More fun scripting with Swift and Xcode: huge popups, and strings too smart

How many items can you squeeze into a popup menu? I can manage 144 now, and amazingly it remains eminently navigable, at least from a Magic Trackpad.

Generating the array of strings to form each of the two popup menus was straightforward: I piped the output of the command to list all the supported encodings from iconv into a text file:
iconv -l > encodinglist.text

Each line in that file is a single encoding, with the synonyms given in that line. So, for example, the first line reads
ANSI_X3.4-1968 ANSI_X3.4-1986 ASCII CP367 IBM367 ISO-IR-6 ISO646-US ISO_646.IRV:1991 US US-ASCII CSASCII

All those encoding names, recognised by iconv, are synonyms for what most of us would just call ASCII. So I worked through that listing, reducing each line down to just one of the synonyms for the popup menu entries. In BBEdit, sorted those alphabetically, then replaced all \n newline characters with ", ", put an opening [" and a closing "], and it was ready to drop straight into my source.

rosetta4

Yes, the popups are monsters, but using them seems fine. They are certainly superior to nested menus, or scrolling lists. I will need to list synonyms in the Help Book, but that shouldn’t be particularly onerous either, using the listing that I now have.

rosetta5

Now the popups work, the command is generated correctly, its errors handled acceptably, and all should be ready for a beta release.
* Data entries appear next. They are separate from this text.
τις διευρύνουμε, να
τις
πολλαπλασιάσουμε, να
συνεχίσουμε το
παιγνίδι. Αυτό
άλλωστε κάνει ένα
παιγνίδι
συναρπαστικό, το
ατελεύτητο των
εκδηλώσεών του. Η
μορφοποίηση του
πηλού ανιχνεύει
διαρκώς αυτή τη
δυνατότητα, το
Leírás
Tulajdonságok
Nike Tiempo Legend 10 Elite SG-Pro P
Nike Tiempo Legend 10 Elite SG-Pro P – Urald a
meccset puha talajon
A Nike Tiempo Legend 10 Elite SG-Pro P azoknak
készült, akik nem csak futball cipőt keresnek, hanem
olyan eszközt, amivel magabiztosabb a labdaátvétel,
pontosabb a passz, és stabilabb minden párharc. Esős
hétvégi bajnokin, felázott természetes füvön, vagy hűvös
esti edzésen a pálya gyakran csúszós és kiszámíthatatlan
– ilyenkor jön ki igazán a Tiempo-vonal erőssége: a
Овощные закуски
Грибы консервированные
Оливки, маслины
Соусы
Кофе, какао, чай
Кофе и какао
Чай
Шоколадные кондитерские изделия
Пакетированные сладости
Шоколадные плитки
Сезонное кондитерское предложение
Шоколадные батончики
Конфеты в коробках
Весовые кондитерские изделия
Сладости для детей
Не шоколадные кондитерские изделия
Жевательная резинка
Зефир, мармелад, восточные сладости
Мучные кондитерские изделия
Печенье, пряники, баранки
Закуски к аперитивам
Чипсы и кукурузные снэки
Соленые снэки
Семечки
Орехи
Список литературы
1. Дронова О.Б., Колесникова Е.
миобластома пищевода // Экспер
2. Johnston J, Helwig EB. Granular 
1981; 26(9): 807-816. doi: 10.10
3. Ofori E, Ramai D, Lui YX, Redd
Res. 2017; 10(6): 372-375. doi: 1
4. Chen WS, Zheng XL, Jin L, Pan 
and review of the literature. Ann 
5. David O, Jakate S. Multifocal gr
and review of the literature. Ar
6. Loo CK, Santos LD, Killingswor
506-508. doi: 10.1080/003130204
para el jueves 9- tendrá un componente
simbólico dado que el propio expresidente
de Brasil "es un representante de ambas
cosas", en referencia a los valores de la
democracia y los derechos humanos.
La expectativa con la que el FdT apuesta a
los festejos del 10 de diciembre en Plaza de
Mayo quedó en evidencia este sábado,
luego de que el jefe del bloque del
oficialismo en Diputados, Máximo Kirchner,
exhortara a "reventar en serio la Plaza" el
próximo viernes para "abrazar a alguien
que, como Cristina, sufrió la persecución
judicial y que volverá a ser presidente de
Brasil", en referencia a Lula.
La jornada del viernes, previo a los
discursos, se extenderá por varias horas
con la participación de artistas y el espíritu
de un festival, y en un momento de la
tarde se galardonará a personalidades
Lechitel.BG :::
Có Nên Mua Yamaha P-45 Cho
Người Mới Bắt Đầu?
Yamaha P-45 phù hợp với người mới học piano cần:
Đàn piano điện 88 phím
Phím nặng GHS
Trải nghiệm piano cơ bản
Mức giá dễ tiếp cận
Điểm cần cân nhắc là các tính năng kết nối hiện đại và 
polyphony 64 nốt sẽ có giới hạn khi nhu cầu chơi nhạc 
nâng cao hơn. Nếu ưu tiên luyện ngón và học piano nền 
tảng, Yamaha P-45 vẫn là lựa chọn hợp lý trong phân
But there’s one rather frustrating problem getting in the way.

The two scrolling text views take attributed text, in NSAttributedString form. In order to convert from the raw data read from the input file, and to write to the output file, this has to treated as an encoded NSString. Unfortunately, that means that it is parsed and checked against that encoding, and won’t, for example, accept UTF-16 if the encoding is UTF-8. So the only means that I can (currently) see of getting text into or from those text views has to assume a text encoding which could well be incompatible with the actual raw data.
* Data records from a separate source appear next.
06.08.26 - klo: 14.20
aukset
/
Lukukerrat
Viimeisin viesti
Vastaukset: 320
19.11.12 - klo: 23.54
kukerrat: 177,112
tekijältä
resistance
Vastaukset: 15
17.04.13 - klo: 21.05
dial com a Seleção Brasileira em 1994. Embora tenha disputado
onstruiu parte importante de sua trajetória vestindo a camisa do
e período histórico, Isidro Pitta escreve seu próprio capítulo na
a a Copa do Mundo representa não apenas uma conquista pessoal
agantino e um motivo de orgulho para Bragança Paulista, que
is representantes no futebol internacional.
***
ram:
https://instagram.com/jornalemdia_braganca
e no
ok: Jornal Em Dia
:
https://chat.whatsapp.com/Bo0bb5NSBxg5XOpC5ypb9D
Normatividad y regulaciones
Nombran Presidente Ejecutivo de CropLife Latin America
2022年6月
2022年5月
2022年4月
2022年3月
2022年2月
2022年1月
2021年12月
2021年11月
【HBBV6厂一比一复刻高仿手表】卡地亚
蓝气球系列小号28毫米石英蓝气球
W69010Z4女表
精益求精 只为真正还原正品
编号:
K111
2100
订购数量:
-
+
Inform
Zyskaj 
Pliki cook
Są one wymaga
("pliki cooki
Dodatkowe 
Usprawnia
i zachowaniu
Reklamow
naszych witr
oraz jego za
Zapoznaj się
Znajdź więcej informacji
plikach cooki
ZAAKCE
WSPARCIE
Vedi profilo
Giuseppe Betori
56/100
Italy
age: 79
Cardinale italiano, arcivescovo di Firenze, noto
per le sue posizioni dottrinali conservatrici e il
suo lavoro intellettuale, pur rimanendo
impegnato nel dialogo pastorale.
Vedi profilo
One way of working around this is to store the raw input and converted data, to write the raw converted data rather than that from the re-encoded content of the output view, and to convert that to the most appropriate representable form for display. I need to spend a little time experimenting with this in order to get it right, so that the user sees the most faithful representation possible, and the app doesn’t barf or crash.

That is the sort of task which would have been nice to perform in a Swift playground, but because it is heavily dependent on views and view-related functions, that looks impossible.

I’ll be back once I have worked out a solution.